SPIEGEL: In Bayern ist der Schankpreis für Bier um sechs Prozent gestiegen, in Bonn sogar um zehn Prozent.
STRAUSS: Wenn ich davon ausgehe, daß Bier bisher mit etwa sieben bis acht Prozent alter Umsatzsteuer belastet war, dann wäre eine Preiserhöhung von etwa drei Prozent durchaus gerechtfertigt. Völliger Unfug ist es natürlich, wenn Wirte zehn Prozent drauf schlagen.

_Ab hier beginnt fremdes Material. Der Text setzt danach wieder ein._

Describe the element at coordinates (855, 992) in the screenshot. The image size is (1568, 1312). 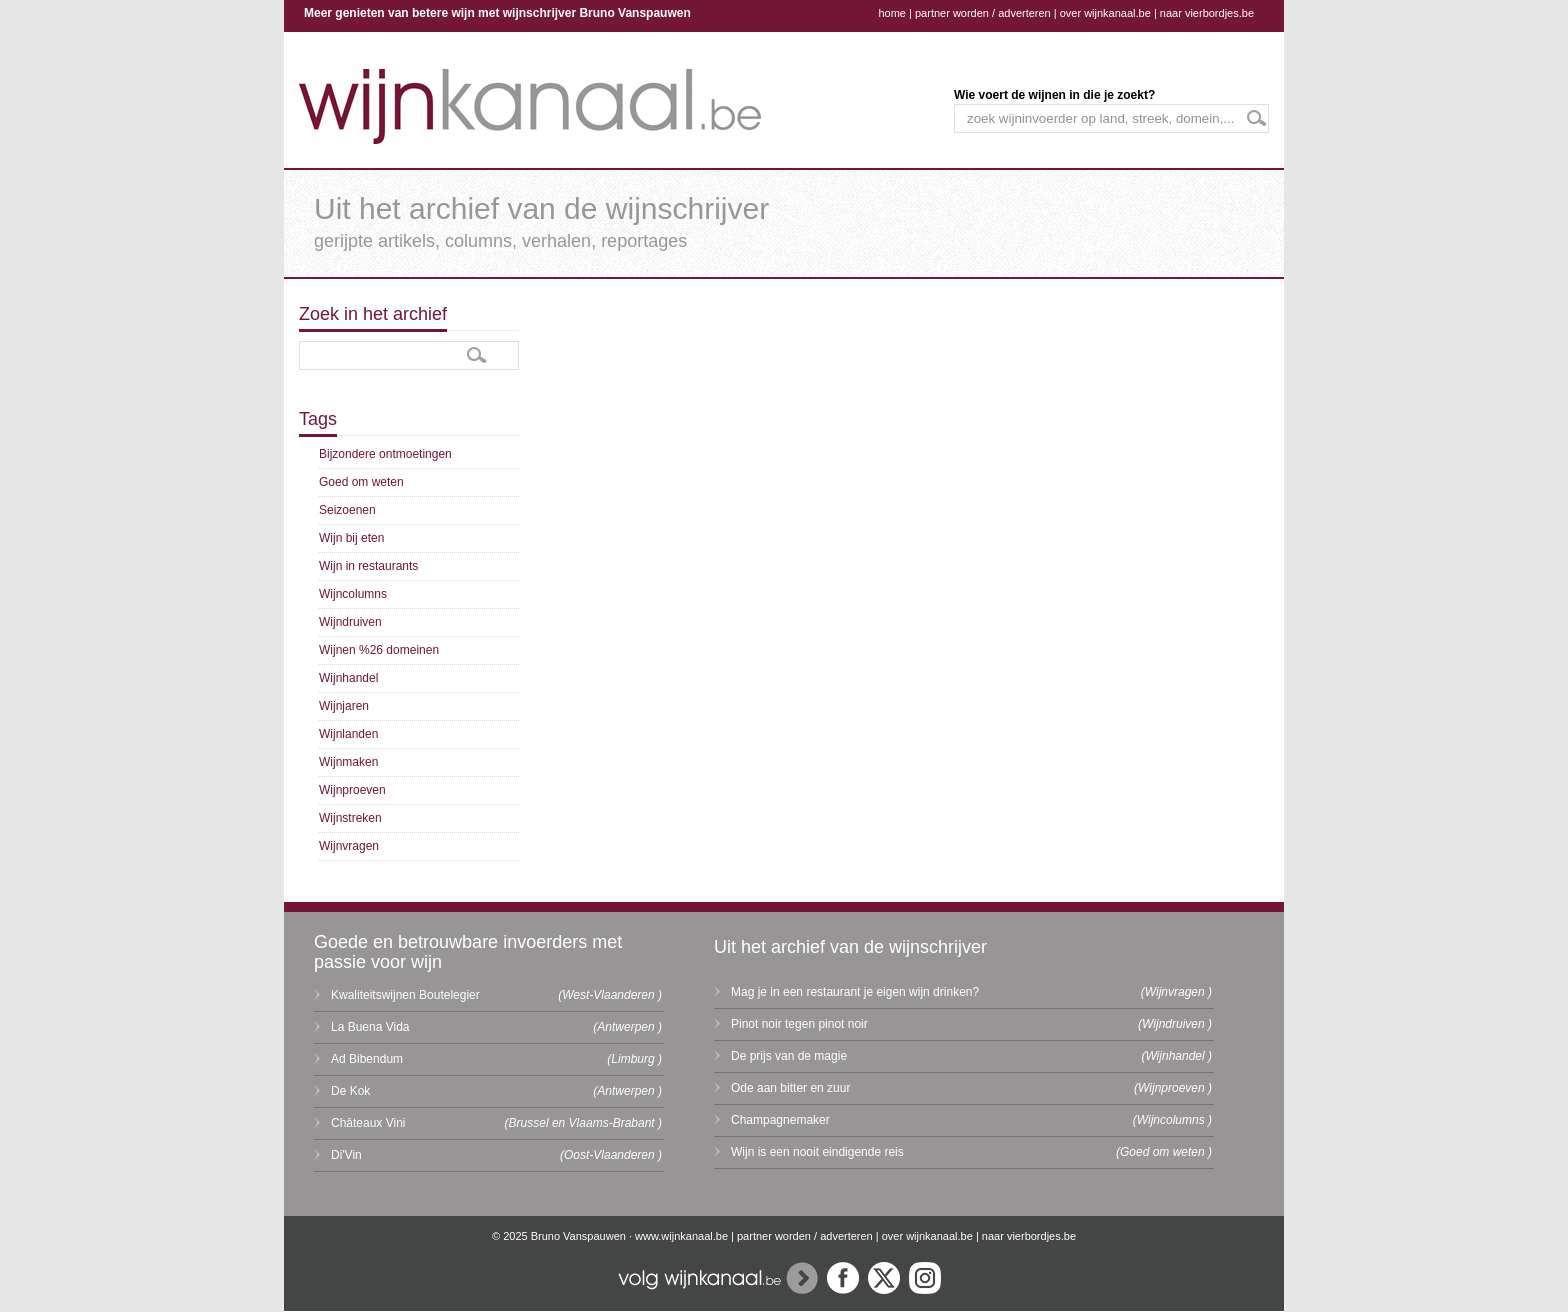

SPIEGEL: Überproportional gestiegen sind aber nicht nur die Preise bei Händlern, Schankwirten und Friseuren, sondern auch die öffentlichen Tarife von Strom, Gas, Wasser und Verkehrsmitteln. Bei der Düsseldorfer Rheinbahn beispielsweise kostet die einfache Fahrt jetzt 75 statt bisher 50 Pfennig.
STRAUSS: Die haben den Prellbock Mehrwertsteuer benutzt, um Preiskorrekturen vorzunehmen, die mit der Mehrwertsteuer gar nichts zu tun haben. Es hat aber auch beträchtliche Preissenkungen gegeben, vor allem bei Kaufhäusern und Versandunternehmen. Ich darf hier an die nette Tchibo-Reklame erinnern ...
SPIEGEL: ... in der Sie zusammen mit Schiller und dem Tchibo-Experten für 40 Pfennig Preissenkung werben. Wann wollen Sie bei Tchibo anfangen?
STRAUSS: Sie meinen, IOS hier, Tchibo dort? Nein, nein.
SPIEGEL: Hätte die Bundesregierung den Ärger mit ungerechtfertigten Preiserhöhungen nicht vermeiden können, wenn das neue Umsatzsteuersystem nicht so überstürzt und besser vorbereitet eingeführt worden wäre?
STRAUSS: Der Termin des 1. Januar 1968 ist besser als jeder spätere Termin. Denn bei aufwärts gerichteter Konjunktur prüft der Verbraucher die Preise weit weniger kritisch, der Unternehmer kalkuliert seine Kosten weit weniger sorgfältig.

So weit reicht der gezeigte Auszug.